Category Archives: Vocations
The following letter was sent by Bl. Pope John XXIII to the Most Rev. John Charles McQuaid, Archbishop of Dublin and Primate of Ireland, on the occassion of the Centenary of Holy Cross College, Clonliffe (then the Major Seminary of the Archdiocese of Dublin):
The forthcoming celebration in your diocesan See, on the occasion of the Centenary of the foundation of the Major Seminary of the Archdiocese of Dublin is, to Our mind, entirely fitting and opportune. For if a Seminary, by reason of its object and its importance, has always been regarded by this Holy See as illustrious and worthy of veneration, it is indeed suitable that this Seminary, bearing the title of the Holy Cross and so distinguished in its beginnings and in its achievements, should be acclaimed.

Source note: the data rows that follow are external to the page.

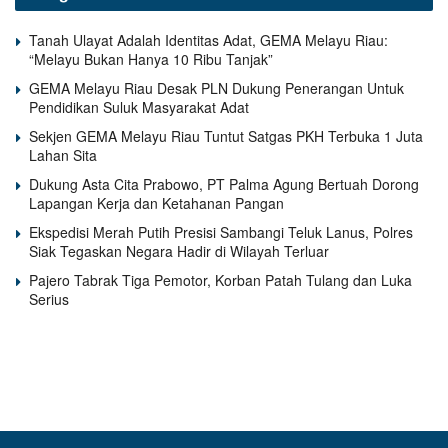
Tanah Ulayat Adalah Identitas Adat, GEMA Melayu Riau:
“Melayu Bukan Hanya 10 Ribu Tanjak”
GEMA Melayu Riau Desak PLN Dukung Penerangan Untuk
Pendidikan Suluk Masyarakat Adat
Sekjen GEMA Melayu Riau Tuntut Satgas PKH Terbuka 1 Juta
Lahan Sita
Dukung Asta Cita Prabowo, PT Palma Agung Bertuah Dorong
Lapangan Kerja dan Ketahanan Pangan
Ekspedisi Merah Putih Presisi Sambangi Teluk Lanus, Polres
Siak Tegaskan Negara Hadir di Wilayah Terluar
Pajero Tabrak Tiga Pemotor, Korban Patah Tulang dan Luka
Serius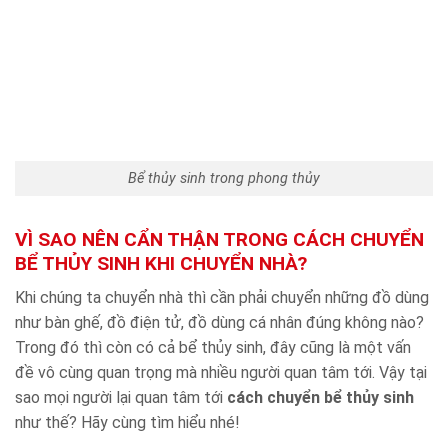
Bể thủy sinh trong phong thủy
VÌ SAO NÊN CẨN THẬN TRONG CÁCH CHUYỂN
BỂ THỦY SINH KHI CHUYỂN NHÀ?
Khi chúng ta chuyển nhà thì cần phải chuyển những đồ dùng
như bàn ghế, đồ điện tử, đồ dùng cá nhân đúng không nào?
Trong đó thì còn có cả bể thủy sinh, đây cũng là một vấn
đề vô cùng quan trọng mà nhiều người quan tâm tới. Vậy tại
sao mọi người lại quan tâm tới
cách chuyển bể thủy sinh
như thế? Hãy cùng tìm hiểu nhé!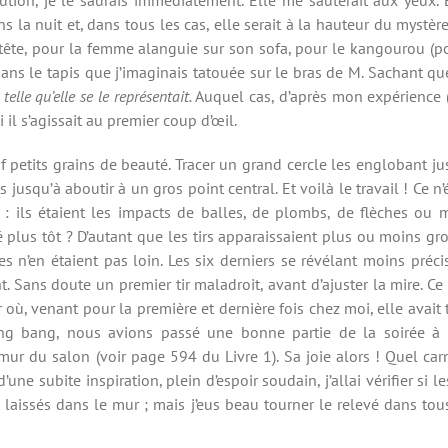
a nuit et, dans tous les cas, elle serait à la hauteur du mystère 
 tête, pour la femme alanguie sur son sofa, pour le kangourou (
s le tapis que j’imaginais tatouée sur le bras de M. Sachant que
M
telle qu’elle se le représentait.
Auquel cas, d’après mon expérience (
il s’agissait au premier coup d’œil.
f petits grains de beauté. Tracer un grand cercle les englobant ju
 jusqu’à aboutir à un gros point central. Et voilà le travail ! Ce n
 : ils étaient les impacts de balles, de plombs, de flèches ou m
 plus tôt ? D’autant que les tirs apparaissaient plus ou moins gr
 n’en étaient pas loin. Les six derniers se révélant moins précis
 Sans doute un premier tir maladroit, avant d’ajuster la mire. Ce q
 où, venant pour la première et dernière fois chez moi, elle avait
ng bang, nous avions passé une bonne partie de la soirée à f
mur du salon (voir page 594 du Livre 1). Sa joie alors ! Quel car
d’une subite inspiration, plein d’espoir soudain, j’allai vérifier s
laissés dans le mur ; mais j’eus beau tourner le relevé dans tous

The foundation of the Seminary in the year 1860 was the work of a most distinguished and eminently praiseworthy man, Paul Cullen, Archbishop of Dublin, and former Rector of the Irish College and of the Roman College of Propaganda, who was raised to the Cardinalate by Our Predecessor, Pius IX, of happy memory, in recognition of his magnificent services on behalf of the Chair of Peter and of the Universal Church. He thought it wise to link the College, which was destined for students of Philosophy and Theology, to the Catholic University, which he had established six years before to the great benefit of the whole of Ireland.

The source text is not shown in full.